[Page-level text extractions]
• • • • •

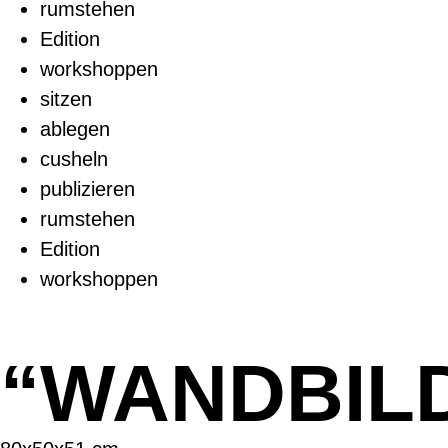
rumstehen
Edition
workshoppen
sitzen
ablegen
cusheln
publizieren
rumstehen
Edition
workshoppen
“WANDBIL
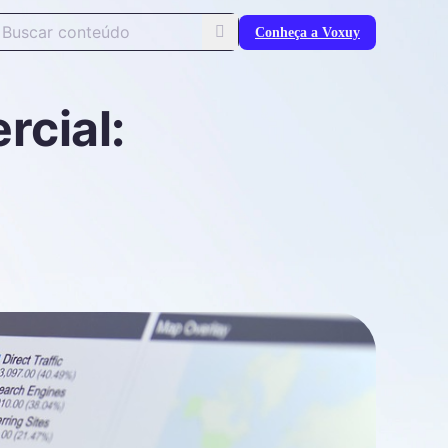
squisar ...
Conheça a Voxuy
rcial:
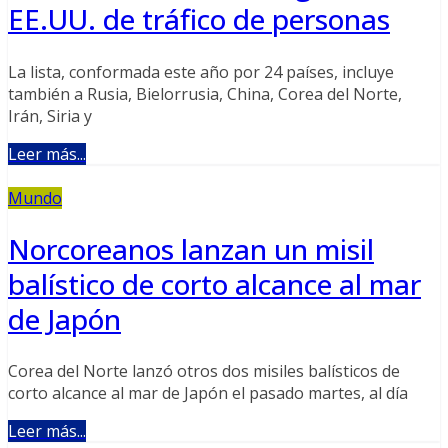
EE.UU. de tráfico de personas
La lista, conformada este año por 24 países, incluye
también a Rusia, Bielorrusia, China, Corea del Norte,
Irán, Siria y
Leer más...
Mundo
Norcoreanos lanzan un misil
balístico de corto alcance al mar
de Japón
Corea del Norte lanzó otros dos misiles balísticos de
corto alcance al mar de Japón el pasado martes, al día
Leer más...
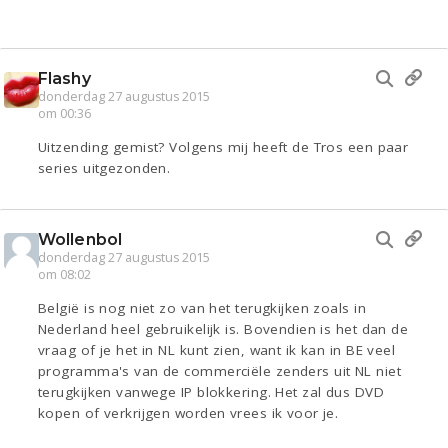
Flashy
donderdag 27 augustus 2015
om 00:36
Uitzending gemist? Volgens mij heeft de Tros een paar
series uitgezonden.
Wollenbol
donderdag 27 augustus 2015
om 08:02
België is nog niet zo van het terugkijken zoals in
Nederland heel gebruikelijk is. Bovendien is het dan de
vraag of je het in NL kunt zien, want ik kan in BE veel
programma's van de commerciële zenders uit NL niet
terugkijken vanwege IP blokkering. Het zal dus DVD
kopen of verkrijgen worden vrees ik voor je.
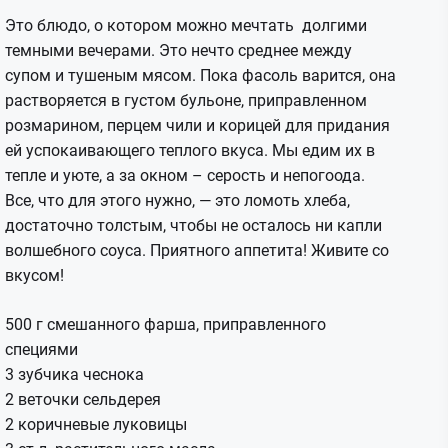
Это блюдо, о котором можно мечтать долгими
темными вечерами. Это нечто среднее между
супом и тушеным мясом. Пока фасоль варится, она
растворяется в густом бульоне, приправленном
розмарином, перцем чили и корицей для придания
ей успокаивающего теплого вкуса. Мы едим их в
тепле и уюте, а за окном – серость и непогоода.
Все, что для этого нужно, — это ломоть хлеба,
достаточно толстым, чтобы не осталось ни капли
волшебного соуса. Приятного аппетита! Живите со
вкусом!
500 г смешанного фарша, приправленного
специями
3 зубчика чеснока
2 веточки сельдерея
2 коричневые луковицы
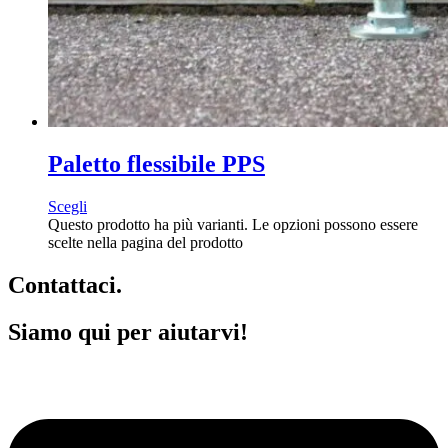
Paletto flessibile PPS
Scegli
Questo prodotto ha più varianti. Le opzioni possono essere
scelte nella pagina del prodotto
Contattaci.
Siamo qui per aiutarvi!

• • • • •

**Work instructions**
Return word for word the line bearing "ей успокаивающего теплого вкуса. Мы едим их в" and every later line of the entries, but none of the pictures.

**Result for this exercise**
ей успокаивающего теплого вкуса. Мы едим их в
тепле и уюте, а за окном – серость и непогоода.
Все, что для этого нужно, — это ломоть хлеба,
достаточно толстым, чтобы не осталось ни капли
волшебного соуса. Приятного аппетита! Живите со
вкусом!
500 г смешанного фарша, приправленного
специями
3 зубчика чеснока
2 веточки сельдерея
2 коричневые луковицы
Paletto flessibile PPS
Scegli
Questo prodotto ha più varianti. Le opzioni possono essere
scelte nella pagina del prodotto
Contattaci.
Siamo qui per aiutarvi!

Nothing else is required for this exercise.